TASK TO COMPLETE ▸ Wherever "sürece" turns up in the entries, copy out the line that holds it.

(Source records)
"""
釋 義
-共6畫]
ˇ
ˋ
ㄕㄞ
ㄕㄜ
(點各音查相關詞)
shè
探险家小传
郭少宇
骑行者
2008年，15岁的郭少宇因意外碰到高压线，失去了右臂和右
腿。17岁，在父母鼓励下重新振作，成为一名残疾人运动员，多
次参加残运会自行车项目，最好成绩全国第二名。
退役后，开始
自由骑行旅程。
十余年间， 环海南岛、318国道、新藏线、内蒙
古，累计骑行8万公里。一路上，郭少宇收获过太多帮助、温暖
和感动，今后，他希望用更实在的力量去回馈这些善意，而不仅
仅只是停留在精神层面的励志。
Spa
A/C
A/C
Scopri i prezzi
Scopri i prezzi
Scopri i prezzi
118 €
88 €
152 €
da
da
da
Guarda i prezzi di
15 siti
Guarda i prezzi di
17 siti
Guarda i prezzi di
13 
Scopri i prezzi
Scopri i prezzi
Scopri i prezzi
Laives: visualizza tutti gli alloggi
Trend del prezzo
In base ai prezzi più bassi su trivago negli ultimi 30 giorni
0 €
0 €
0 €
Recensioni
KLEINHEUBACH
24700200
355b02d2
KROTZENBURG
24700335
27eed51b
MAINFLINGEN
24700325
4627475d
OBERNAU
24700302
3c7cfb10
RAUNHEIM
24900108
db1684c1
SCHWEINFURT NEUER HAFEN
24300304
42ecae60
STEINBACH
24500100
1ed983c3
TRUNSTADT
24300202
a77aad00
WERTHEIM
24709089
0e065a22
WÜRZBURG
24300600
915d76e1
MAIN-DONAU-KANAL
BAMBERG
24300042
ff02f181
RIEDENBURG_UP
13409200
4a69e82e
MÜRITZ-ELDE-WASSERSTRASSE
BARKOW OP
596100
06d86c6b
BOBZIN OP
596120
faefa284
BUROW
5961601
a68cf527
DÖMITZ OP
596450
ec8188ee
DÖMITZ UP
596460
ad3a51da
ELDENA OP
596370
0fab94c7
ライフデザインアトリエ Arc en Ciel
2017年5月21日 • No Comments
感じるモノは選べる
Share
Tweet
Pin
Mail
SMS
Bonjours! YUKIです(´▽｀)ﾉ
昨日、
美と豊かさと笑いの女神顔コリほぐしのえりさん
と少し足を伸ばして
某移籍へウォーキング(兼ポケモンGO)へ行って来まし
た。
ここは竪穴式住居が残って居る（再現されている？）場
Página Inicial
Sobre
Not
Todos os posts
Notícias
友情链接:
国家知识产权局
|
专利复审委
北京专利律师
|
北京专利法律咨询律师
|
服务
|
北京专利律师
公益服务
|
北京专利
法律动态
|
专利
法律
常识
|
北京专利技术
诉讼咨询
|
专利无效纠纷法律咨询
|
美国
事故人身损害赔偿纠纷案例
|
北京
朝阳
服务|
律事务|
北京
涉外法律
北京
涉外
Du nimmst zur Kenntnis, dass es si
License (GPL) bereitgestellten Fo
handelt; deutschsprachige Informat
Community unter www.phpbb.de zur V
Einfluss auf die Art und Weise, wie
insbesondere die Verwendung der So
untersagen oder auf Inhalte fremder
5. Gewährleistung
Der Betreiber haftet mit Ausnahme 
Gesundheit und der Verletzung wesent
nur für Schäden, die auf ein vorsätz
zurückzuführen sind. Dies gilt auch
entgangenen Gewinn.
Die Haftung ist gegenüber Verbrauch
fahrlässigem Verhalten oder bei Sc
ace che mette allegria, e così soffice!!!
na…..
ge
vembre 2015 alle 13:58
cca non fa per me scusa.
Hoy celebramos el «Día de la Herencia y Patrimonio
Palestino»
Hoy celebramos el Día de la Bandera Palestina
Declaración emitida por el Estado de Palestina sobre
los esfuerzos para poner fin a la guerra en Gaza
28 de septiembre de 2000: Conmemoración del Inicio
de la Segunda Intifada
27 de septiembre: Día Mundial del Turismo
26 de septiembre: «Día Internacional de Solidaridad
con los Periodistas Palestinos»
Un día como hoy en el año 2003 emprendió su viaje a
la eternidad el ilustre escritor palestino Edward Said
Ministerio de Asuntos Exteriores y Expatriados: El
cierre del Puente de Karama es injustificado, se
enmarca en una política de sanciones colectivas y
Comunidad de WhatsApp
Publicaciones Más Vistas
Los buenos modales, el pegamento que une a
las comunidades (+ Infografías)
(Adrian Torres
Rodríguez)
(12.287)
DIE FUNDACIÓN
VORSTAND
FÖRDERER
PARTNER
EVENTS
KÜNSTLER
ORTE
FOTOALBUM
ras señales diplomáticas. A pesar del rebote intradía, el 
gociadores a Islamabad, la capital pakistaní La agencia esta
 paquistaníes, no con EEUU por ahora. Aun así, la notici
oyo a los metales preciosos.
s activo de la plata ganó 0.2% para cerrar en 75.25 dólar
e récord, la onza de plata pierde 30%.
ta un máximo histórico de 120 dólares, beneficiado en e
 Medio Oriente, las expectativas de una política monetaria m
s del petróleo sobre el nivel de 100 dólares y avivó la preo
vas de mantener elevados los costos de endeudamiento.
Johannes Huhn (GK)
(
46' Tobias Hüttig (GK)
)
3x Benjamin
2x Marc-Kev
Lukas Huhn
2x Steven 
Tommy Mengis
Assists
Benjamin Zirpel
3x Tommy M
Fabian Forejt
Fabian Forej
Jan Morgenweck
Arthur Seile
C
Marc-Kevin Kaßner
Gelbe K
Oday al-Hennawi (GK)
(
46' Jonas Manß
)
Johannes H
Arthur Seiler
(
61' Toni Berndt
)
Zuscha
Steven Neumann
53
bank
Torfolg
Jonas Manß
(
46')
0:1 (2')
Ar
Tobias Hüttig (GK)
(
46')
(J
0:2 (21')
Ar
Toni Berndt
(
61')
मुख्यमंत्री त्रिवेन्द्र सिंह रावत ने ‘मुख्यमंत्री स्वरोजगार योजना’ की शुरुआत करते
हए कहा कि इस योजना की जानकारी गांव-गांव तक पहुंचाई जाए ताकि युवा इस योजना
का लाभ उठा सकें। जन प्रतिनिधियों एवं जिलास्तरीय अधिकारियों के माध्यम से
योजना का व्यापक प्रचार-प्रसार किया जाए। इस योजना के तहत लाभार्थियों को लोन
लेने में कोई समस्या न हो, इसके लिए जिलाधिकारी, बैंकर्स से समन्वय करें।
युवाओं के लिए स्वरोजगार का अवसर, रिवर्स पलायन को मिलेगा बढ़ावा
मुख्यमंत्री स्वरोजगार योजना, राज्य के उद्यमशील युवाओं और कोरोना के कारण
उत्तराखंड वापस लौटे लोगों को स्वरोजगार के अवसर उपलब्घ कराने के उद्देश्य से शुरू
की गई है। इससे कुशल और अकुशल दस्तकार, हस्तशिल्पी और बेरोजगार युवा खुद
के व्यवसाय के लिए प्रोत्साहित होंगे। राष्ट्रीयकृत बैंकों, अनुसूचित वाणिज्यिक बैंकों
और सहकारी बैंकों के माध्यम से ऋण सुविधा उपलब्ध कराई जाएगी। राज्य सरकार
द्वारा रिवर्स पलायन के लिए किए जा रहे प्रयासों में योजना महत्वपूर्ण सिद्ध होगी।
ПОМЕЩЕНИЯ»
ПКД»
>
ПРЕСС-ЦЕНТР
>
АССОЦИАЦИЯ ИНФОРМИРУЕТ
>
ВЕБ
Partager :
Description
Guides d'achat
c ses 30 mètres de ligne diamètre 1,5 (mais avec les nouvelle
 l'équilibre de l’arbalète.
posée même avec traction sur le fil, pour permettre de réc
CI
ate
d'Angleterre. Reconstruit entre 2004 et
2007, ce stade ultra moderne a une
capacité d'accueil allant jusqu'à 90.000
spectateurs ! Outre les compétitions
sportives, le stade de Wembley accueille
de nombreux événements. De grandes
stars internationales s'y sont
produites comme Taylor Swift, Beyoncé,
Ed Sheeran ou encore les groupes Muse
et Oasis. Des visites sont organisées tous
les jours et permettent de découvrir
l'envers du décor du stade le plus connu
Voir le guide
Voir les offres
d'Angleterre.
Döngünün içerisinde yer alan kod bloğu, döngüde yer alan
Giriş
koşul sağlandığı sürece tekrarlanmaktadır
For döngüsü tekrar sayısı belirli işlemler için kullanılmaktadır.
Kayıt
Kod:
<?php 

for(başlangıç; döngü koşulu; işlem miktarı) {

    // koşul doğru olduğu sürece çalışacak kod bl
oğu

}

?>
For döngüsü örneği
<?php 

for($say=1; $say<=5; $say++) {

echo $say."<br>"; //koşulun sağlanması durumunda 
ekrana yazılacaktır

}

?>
"""
RESULT OF THIS EXERCISE ▸
koşul sağlandığı sürece tekrarlanmaktadır
    // koşul doğru olduğu sürece çalışacak kod bl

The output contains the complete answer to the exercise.